VIII
À Marseille, durant l’année 1884, Esterhazy fut au plus bas : il n’avait pas rétabli ses affaires en Tunisie ; celles qu’il y entreprit avaient mal tourné[1] ; ses créanciers, de toutes parts, se lassaient. Il avait emprunté (ou emporté) une somme considérable à une danseuse de l’Opéra, qui menaçait de porter plainte.
Cette histoire inquiéta terriblement Esterhazy ; il roula dans sa tête des pensées de meurtre. Il écrivit à Mme de Boulancy : « Je suis à l’absolu merci de cette drôlesse, si je commets vis-à-vis d’elle la moindre faute… Je la hais, tu peux m’en croire, et donnerais tout au monde pour être aujourd’hui à Sfax et l’y faire venir. Un de mes spahis, avec un fusil qui partirait comme par hasard, la guérirait à tout jamais[2]. »

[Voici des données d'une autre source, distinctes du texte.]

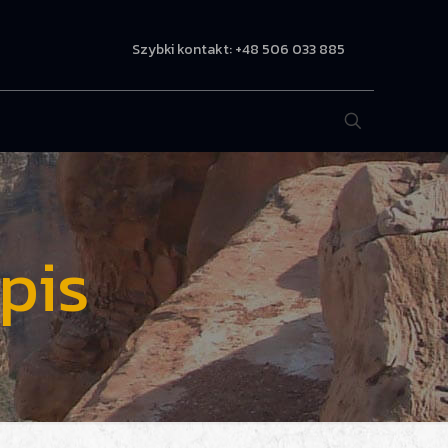
Szybki kontakt: +48 506 033 885
pis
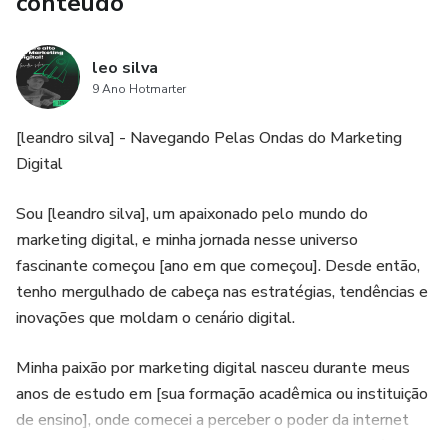
conteúdo
leo silva
9 Ano Hotmarter
[leandro silva] - Navegando Pelas Ondas do Marketing
Digital
Sou [leandro silva], um apaixonado pelo mundo do
marketing digital, e minha jornada nesse universo
fascinante começou [ano em que começou]. Desde então,
tenho mergulhado de cabeça nas estratégias, tendências e
inovações que moldam o cenário digital.
Minha paixão por marketing digital nasceu durante meus
anos de estudo em [sua formação acadêmica ou instituição
de ensino], onde comecei a perceber o poder da internet
como ferramenta de conexão e alcance global. Foi aí que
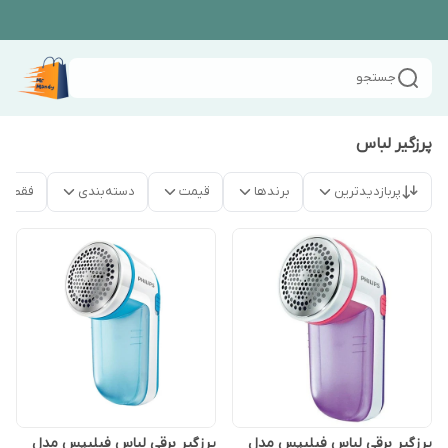
جستجو
پرزگیر لباس
پربازدیدترین
برندها
قیمت
دسته‌بندی
فقط م
پرزگیر برقی لباس فیلیپس مدل
پرزگیر برقی لباس فیلیپس مدل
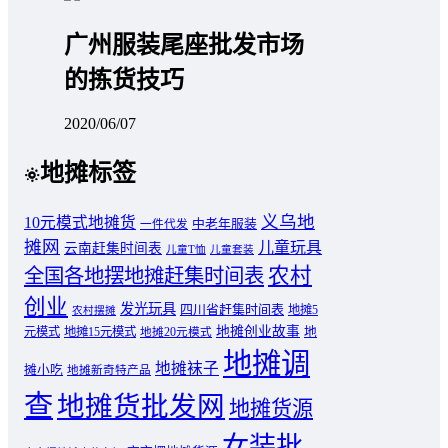
广州服装尾座批发市场
的拣货技巧
2020/06/07
地摊标签
义乌地
10元模式地摊货
中老年服装
一件代发
摊网
儿童玩具
云南赶集时间表
儿童T恤
儿童套装
农村
全国各地摆地摊赶集时间表
创业
发光玩具
四川省赶集时间表
地摊5
农村摆摊
地摊创业故事
元模式
地摊15元模式
地
地摊20元模式
地摊调
地摊袜子
摊小吃
地摊新奇特产品
查
地摊货批发网
地摊货源
女装批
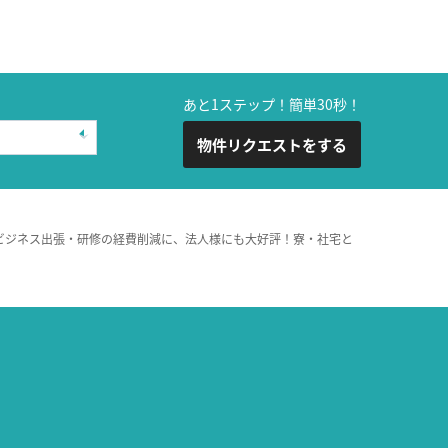
あと1ステップ！簡単30秒！
物件リクエストをする
ビジネス出張・研修の経費削減に、法人様にも大好評！寮・社宅と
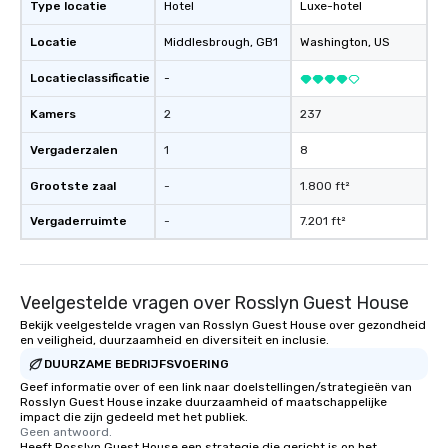
storytelling, we energ
Type locatie
Hotel
Luxe-hotel
and spark real conversation
Locatie
Middlesbrough
, GB1
Washington
, US
reinforce your compa
offer branded perfor
Locatieclassificatie
-
your logo, product, or 
seamlessly blended in
Kamers
2
237
Planning a trade show?
Vergaderzalen
1
8
magicians draw in a c
a lasting impression wi
Grootste zaal
-
1.800 ft²
interactive presentati
showcase your brand. *** More Than
Vergaderruimte
-
7.201 ft²
Magic—We Motivate and In
performances go bey
entertainment. We offe
Veelgestelde vragen over Rosslyn Guest House
team-building progra
motivational shows de
Bekijk veelgestelde vragen van Rosslyn Guest House over gezondheid
en veiligheid, duurzaamheid en diversiteit en inclusie.
trust, collaboration, a
wonder among teams.
DUURZAME BEDRIJFSVOERING
Illusionist Matias Let
Geef informatie over of een link naar doelstellingen/strategieën van
Rosslyn Guest House inzake duurzaamheid of maatschappelijke
for his charisma, prof
impact die zijn gedeeld met het publiek.
style—our workshops c
Geen antwoord.
with actionable insigh
Heeft Rosslyn Guest House een strategie die gericht is op het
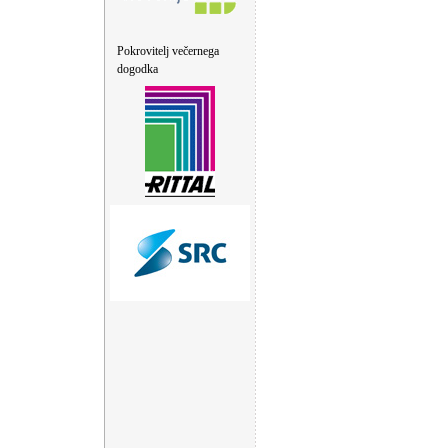
Pokrovitelj večernega
dogodka
hermes バーキン
hermes バッ
グ
hermes バッグ メンズ
hermes 財布
hermes 財布 シ
ルクイン
hermes 財布 ドゴ
ン
hermes 財布 ベアン
hermes 財布 メンズ
hermes
手帳
エルメス
エルメス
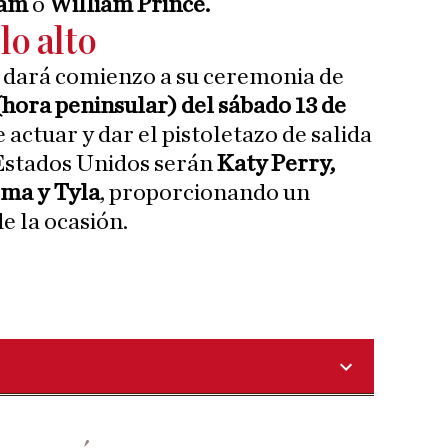
eam
o
William Prince.
o alto
os dará comienzo a su ceremonia de
(hora peninsular) del sábado 13 de
 actuar y dar el pistoletazo de salida
n Estados Unidos serán
Katy Perry,
ema y Tyla
, proporcionando un
de la ocasión.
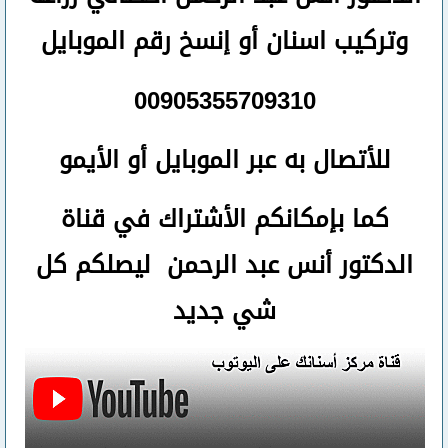
وتركيب اسنان
أو
إنسخ رقم ال
موبايل
00905355709310
للأتصال
به عبر الموبايل أو الأيمو
كما بإمكانكم الأشتراك في قناة
الدكتور أنس عبد الرحمن ليصلكم كل
شي جديد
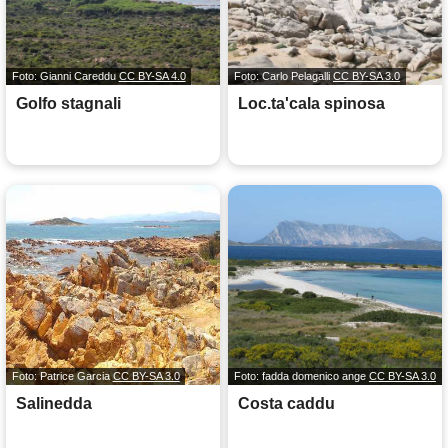
Foto: Gianni Careddu
CC BY-SA 4.0
Foto: Carlo Pelagalli
CC BY-SA 3.0
Golfo stagnali
Loc.ta'cala spinosa
Foto: Patrice Garcia
CC BY-SA 3.0
Foto: fadda domenico ange
CC BY-SA 3.0
Salinedda
Costa caddu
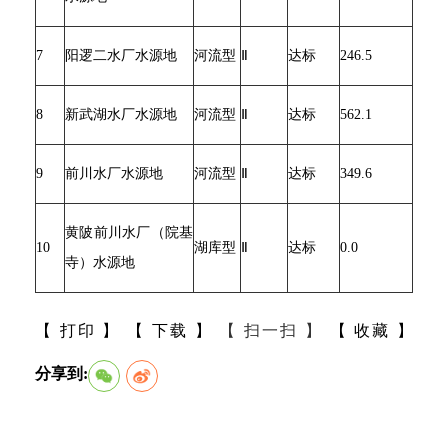
7
阳逻二水厂水源地
河流型
Ⅱ
达标
246.5
8
新武湖水厂水源地
河流型
Ⅱ
达标
562.1
9
前川水厂水源地
河流型
Ⅱ
达标
349.6
黄陂前川水厂（院基
10
湖库型
Ⅱ
达标
0.0
寺）水源地
【 打印 】
【 下载 】
【 扫一扫 】
【 收藏 】
分享到:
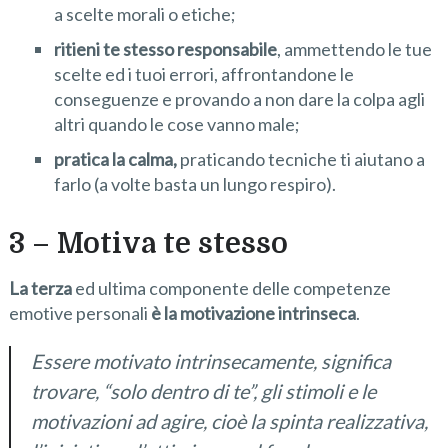
a scelte morali o etiche;
ritieni te stesso responsabile
, ammettendo le tue
scelte ed i tuoi errori, affrontandone le
conseguenze e provando a non dare la colpa agli
altri quando le cose vanno male;
pratica la calma,
praticando tecniche ti aiutano a
farlo (a volte basta un lungo respiro).
3 – Motiva te stesso
La terza
ed ultima componente delle competenze
emotive personali
è la motivazione intrinseca
.
Essere motivato intrinsecamente, significa
trovare, “solo dentro di te”, gli stimoli e le
motivazioni ad agire, cioè la spinta realizzativa,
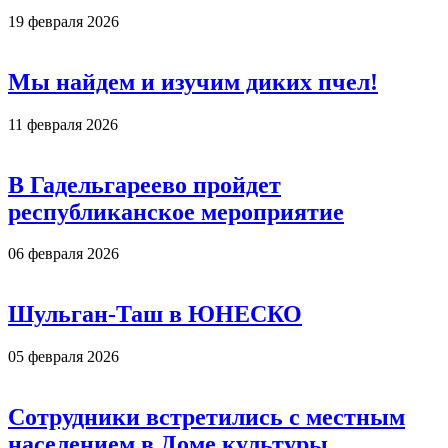
19 февраля 2026
Мы найдем и изучим диких пчел!
11 февраля 2026
В Гадельгареево пройдет
республиканское мероприятие
06 февраля 2026
Шульган-Таш в ЮНЕСКО
05 февраля 2026
Сотрудники встретились с местным
населением в Доме культуры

Mme de Boulancy dédaigna de comprendre l’avertissement. C’était une femme d’une quarantaine d’années, orageuse, à qui Esterhazy, pendant longtemps, avait promis le mariage. Elle était, à un degré éloigné, sa cousine, de cette famille Cartier, de Nîmes, dont une fille avait épousé le bâtard de Marie-Anne[3]. À elle aussi, il avait extorqué de l’argent. Tout passait, fondait aux mêmes gouffres, dans des combinaisons admirables qui échouaient toujours.